There were some little animals in the trees about which I have not told you. Can you guess what they were? Little, nimble, striped red squirrels.
The trees were so old that they were full of holes, and these were the squirrels' home, where the fathers and mothers and little ones lived in summer and in winter.
When Bessie's mamma first moved to Corwin's Nest, she was awaked one morning by a funny chirping, which sounded almost like talking, it grew so loud and earnest.
"Hark!" she said to her husband. "What is that?"
Mr. Corwin sat up in bed, and listened too. Then he said, laughing:
"Why, it is the squirrels in the old trees. They are trying to sing."
"No," mamma said, "I should think they were quarrelling. I never knew there were any squirrels on the place."
"Oh, there are hundreds!" he answered, turning over for another nap. "They live on the pods of the acacia trees."
Mamma went to the window and peeped out, and presently she saw a little squirrel dart up the tree, carrying a nut in his mouth. Then a larger squirrel ran after the small one, making the same chirping sound which had awaked her.
"Oh, how funny!" she said, laughing to herself. "The little one has run off with his breakfast,βand his mother is going to punish him. She is scolding him already."
She pulled open the shutter, and looked away up in the top of the trees; but the nimble creatures had jumped from one bough to another, and she could only see an occasional whisk of their tails.
She was just commencing to dress when she saw, on one of the boughs close to the glass, a cunning little squirrel, sitting very quietly; his small, bright eyes peeping into the room.
"Oh! I wish Bessie were awake," she said.
You know Bessie was a baby then; and mamma put out her hand to make acquaintance with the pretty creature.
Since that time mamma and papa, too, had often been sorry that the squirrels had such a colony in the trees, because they ate some of the little birds. Still they looked very prettily chasing each other over the branches, running out to the end of one bough, and then jumping to the end of another.
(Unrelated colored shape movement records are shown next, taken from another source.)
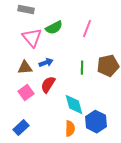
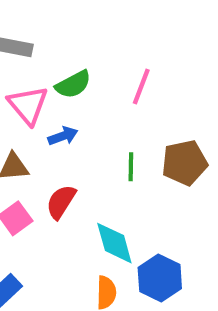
blue arrow: (46, 63) -> (63, 136), moved

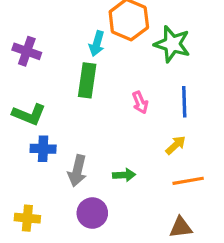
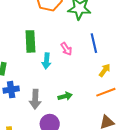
cyan arrow: (97, 43) -> (46, 61), moved
yellow arrow: (176, 145) -> (105, 70), moved

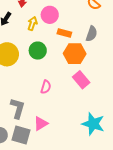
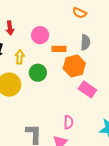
yellow arrow: (32, 24) -> (20, 57), moved
pink semicircle: (46, 87) -> (69, 122), moved

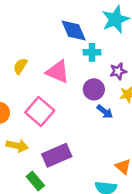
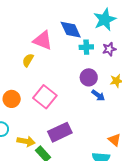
purple star: (118, 71) -> (109, 49), moved
pink triangle: (58, 72) -> (43, 40), moved
yellow arrow: (17, 146) -> (26, 141), moved

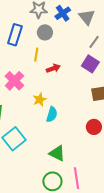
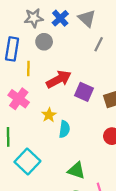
yellow line: (36, 55) -> (28, 69), moved
purple square: (90, 64) -> (84, 92), moved
red arrow: (53, 68) -> (59, 79), size x1.6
In the fall they gathered a great many nuts, and acorns, and pods, with large acacia beans in them, and stowed them away in their homes. Then, when the ground was covered with snow, they could keep quiet in their deep holes without starving.
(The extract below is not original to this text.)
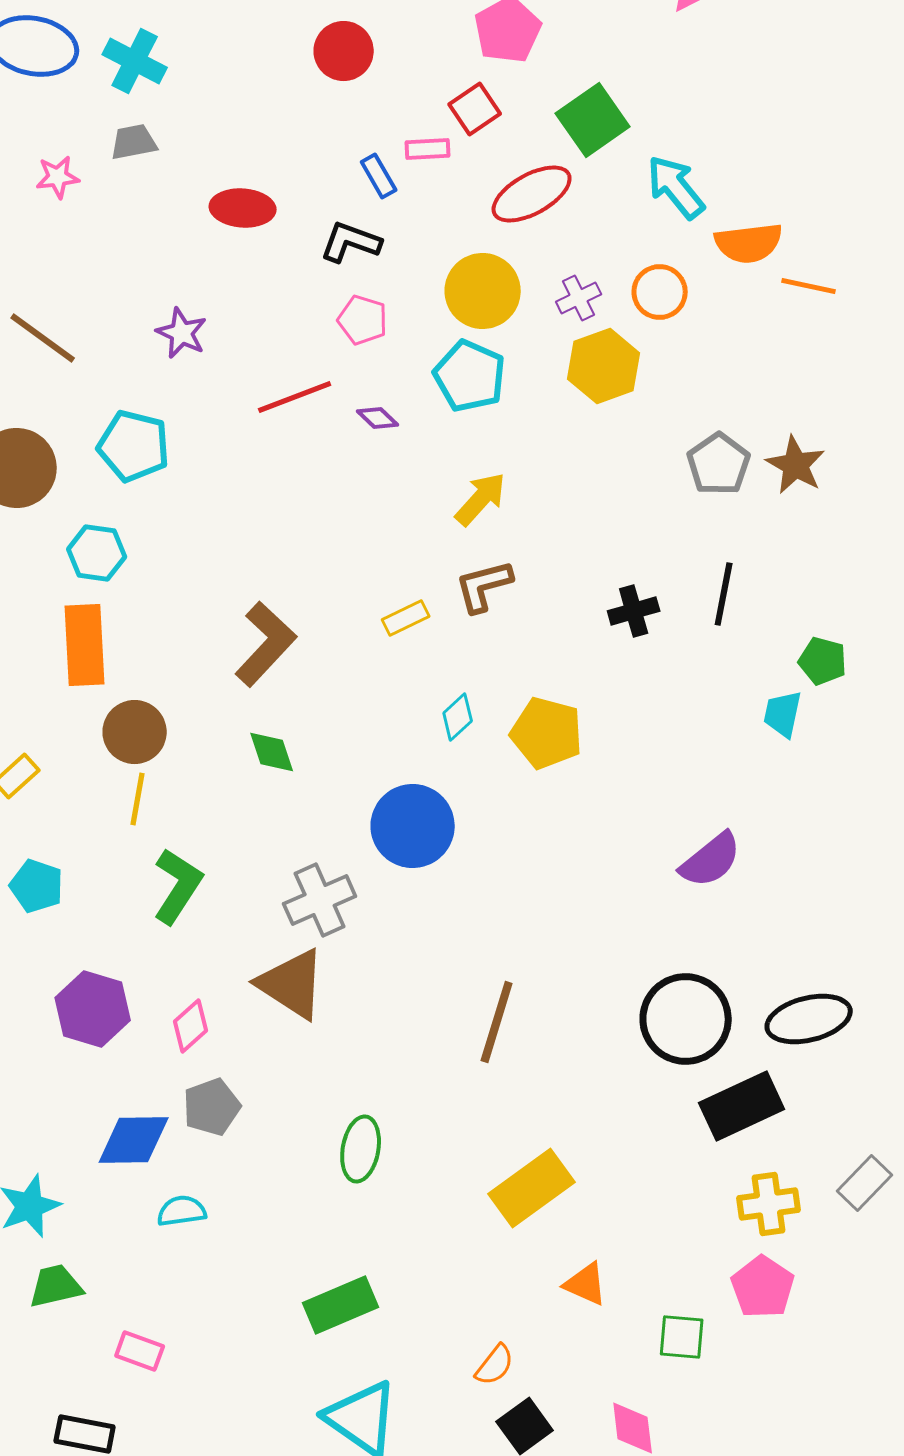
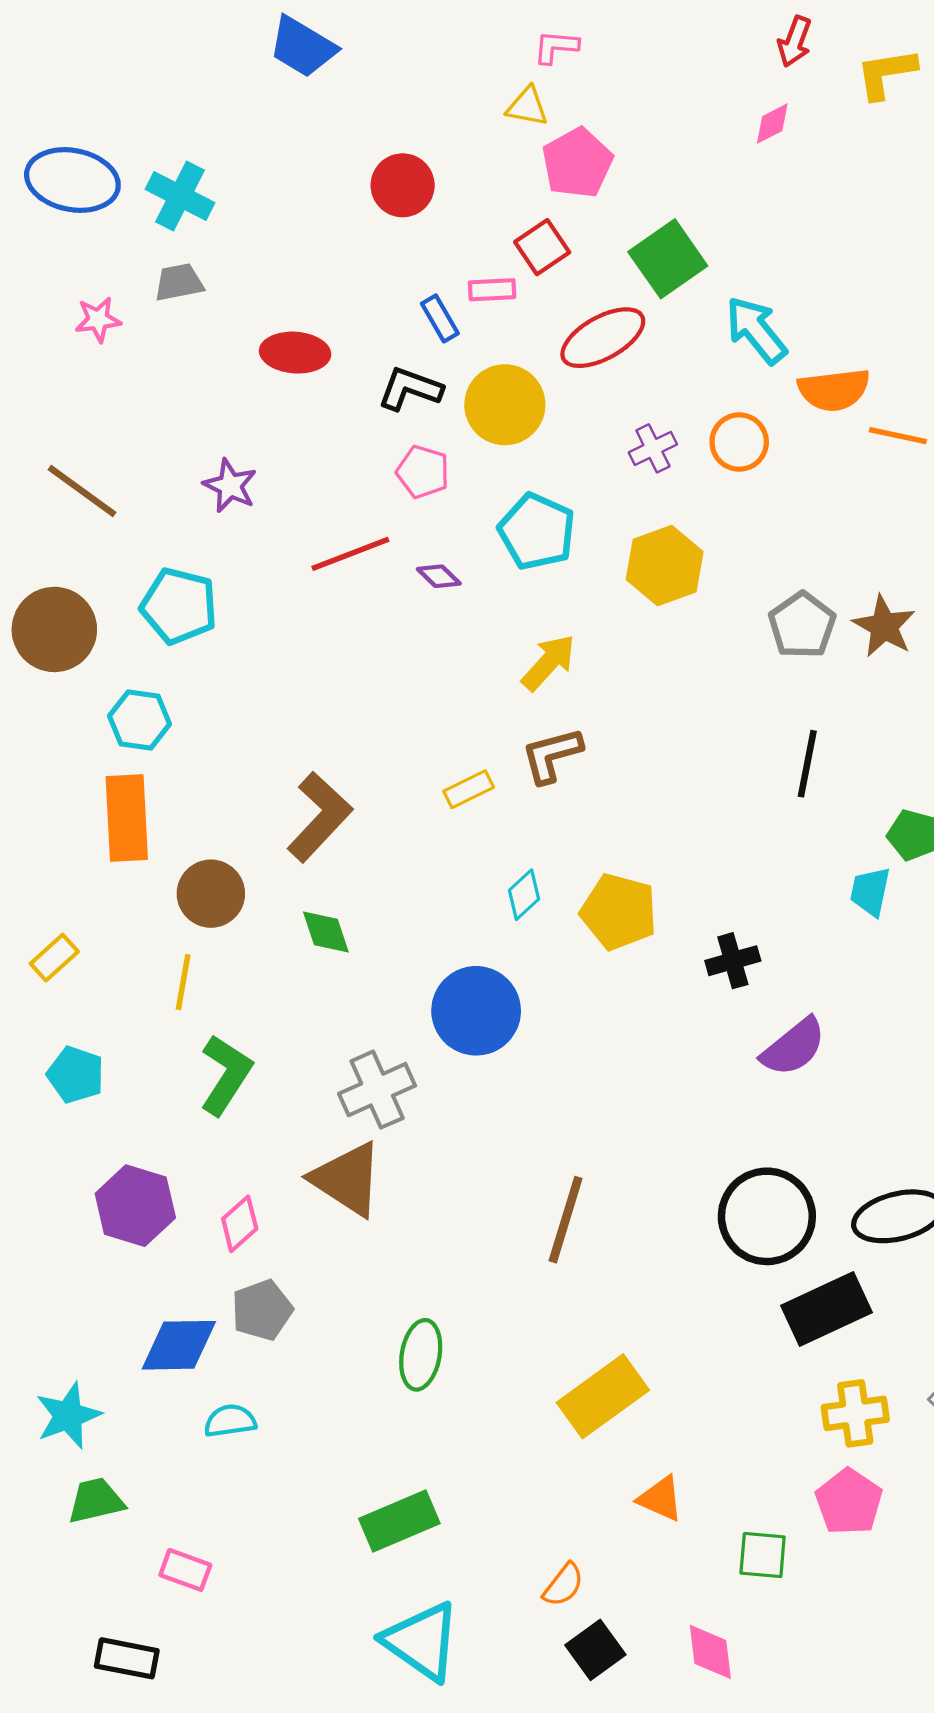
yellow circle: (483, 291) -> (505, 405), moved
yellow hexagon: (604, 366) -> (665, 566), moved
black cross: (634, 611) -> (733, 961), moved
brown circle: (135, 732) -> (211, 894), moved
Sometimes in the morning, or toward night, they chattered away at a great rate. The lady used often to wonder what they were saying to each other.
As Bessie grew older, she loved dearly to stand at the window, and watch the squirrels with their long, bushy tails. She loved to hear her mamma tell stories about their funny neighbors in the trees. By and by I must tell you a story mamma told Bessie and Jamie, when the little girl was seven years old.
It was now the next day after the children went to the barn to see grandma feed the calf. There had been rain in the night; and mamma thought the ground too damp for them to venture out. Nurse was busy putting down a new carpet in one of the chambers; and the lady wanted to write a letter to her sister in England. She carried her portfolio into the opposite chamber, leaving Bessie to amuse her brother until it was time for his nap.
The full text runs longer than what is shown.